Marci Pelzer’s note to the Columbus Metropolitan Library about her father’s list detailed how he would take his children to the library every Saturday morning. “Nobody loved the library more than Dan,” she wrote. “I’m sure he would be among your highest-circulation and longest-term borrowers.” She also disclosed that, in her father’s obituary, her family asked people to read “a real page turner” in his honor in lieu of flowers.
At Pelzer’s most frequented branch in his lifetime, the library has set up a display featuring a sample of the thousands of books he read, from Capital in the Twenty-First Century, economist Thomas Piketty’s examination of wealth and income inequality, to novels like Garth Stein’s The Art of Racing in the Rain.
Pelzer’s list doesn’t include the books he read prior to 1962. It also doesn’t include the Bible, which Pelzer read about a dozen times, as his son John Pelzer tells the Times. But it does shed light on who the Columbus man was.
In the 1980s, Pelzer’s lists featured several books about the mental health of teenagers, which were likely connected to his job as a social worker at a juvenile correctional facility, his daughter tells the Times. His son adds that he was a lifelong liberal and read a number of books about politics.

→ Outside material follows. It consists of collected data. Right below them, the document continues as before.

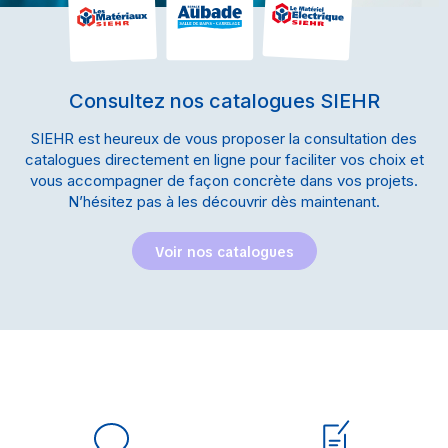
Consultez nos catalogues SIEHR
SIEHR est heureux de vous proposer la consultation des
catalogues directement en ligne pour faciliter vos choix et
vous accompagner de façon concrète dans vos projets.
N’hésitez pas à les découvrir dès maintenant.
Voir nos catalogues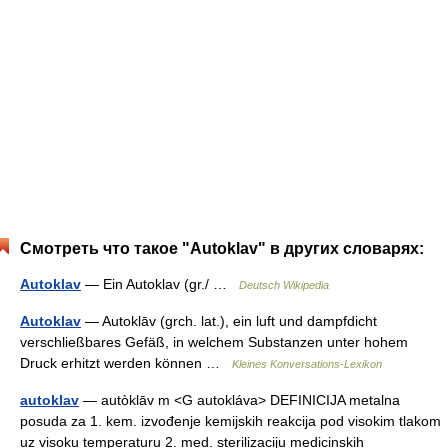
Смотреть что такое "Autoklav" в других словарях:
Autoklav
— Ein Autoklav (gr./ …
Deutsch Wikipedia
Autoklav
— Autoklāv (grch. lat.), ein luft und dampfdicht
verschließbares Gefäß, in welchem Substanzen unter hohem
Druck erhitzt werden können …
Kleines Konversations-Lexikon
autoklav
— autòklāv m <G autokláva> DEFINICIJA metalna
posuda za 1. kem. izvođenje kemijskih reakcija pod visokim tlakom
uz visoku temperaturu 2. med. sterilizaciju medicinskih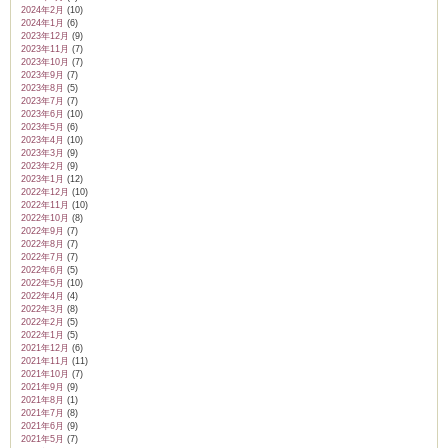
2024年2月
(10)
2024年1月
(6)
2023年12月
(9)
2023年11月
(7)
2023年10月
(7)
2023年9月
(7)
2023年8月
(5)
2023年7月
(7)
2023年6月
(10)
2023年5月
(6)
2023年4月
(10)
2023年3月
(9)
2023年2月
(9)
2023年1月
(12)
2022年12月
(10)
2022年11月
(10)
2022年10月
(8)
2022年9月
(7)
2022年8月
(7)
2022年7月
(7)
2022年6月
(5)
2022年5月
(10)
2022年4月
(4)
2022年3月
(8)
2022年2月
(5)
2022年1月
(5)
2021年12月
(6)
2021年11月
(11)
2021年10月
(7)
2021年9月
(9)
2021年8月
(1)
2021年7月
(8)
2021年6月
(9)
2021年5月
(7)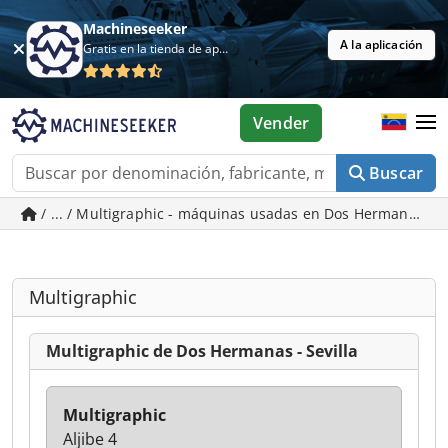
Machineseeker
A la aplicación
Gratis en la tienda de aplicaciones
Vender
Buscar
/ ... / Multigraphic - máquinas usadas en Dos Hermanas - S
Multigraphic
Multigraphic de Dos Hermanas - Sevilla
Multigraphic
Aljibe 4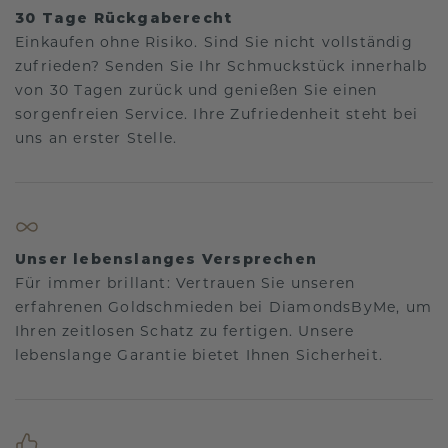
30 Tage Rückgaberecht
Einkaufen ohne Risiko. Sind Sie nicht vollständig
zufrieden? Senden Sie Ihr Schmuckstück innerhalb
von 30 Tagen zurück und genießen Sie einen
sorgenfreien Service. Ihre Zufriedenheit steht bei
uns an erster Stelle.
Unser lebenslanges Versprechen
Für immer brillant: Vertrauen Sie unseren
erfahrenen Goldschmieden bei DiamondsByMe, um
Ihren zeitlosen Schatz zu fertigen. Unsere
lebenslange Garantie bietet Ihnen Sicherheit.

Pelzer’s lists also feature books about religion and memoirs, such as Jennette McCurdy’s 2022 book I’m Glad My Mom Died.
“We know he was sometimes reading at work,” Marci Pelzer explains to Paul Hunter of CBC Radio’s “As It Happens.” “But he also read on the bus and everywhere he went. He always had a book open, a book in his hand. And it stimulated great conversations with all kinds of people."
The last book on Pelzer’s list was a classic: Charles Dickens’ David Copperfield. But the avid reader kept up with contemporary fiction, too. His penultimate book was Gabrielle Zevin’s 2022 Tomorrow, and Tomorrow, and Tomorrow, a novel about a pair of video game designers.
This isn’t the first time Pelzer’s reading logs have earned him media attention, according to What Dan Read. The website features a copy of a 2006 article by the Columbus Dispatch’s Mike Harden, which details how Pelzer was making his way through roughly 80 books a year. He had recently read James Joyce’s Ulysses, and he wasn’t afraid to tell the journalist what he really thought. “The worst,” he said. “Pure torture.”
Still, Pelzer finished reading the nearly 1,000-page classic, because he finished reading every book he started. “Even the books that were dogs,” wrote the Columbus Dispatch, “he would slog through to the final page.”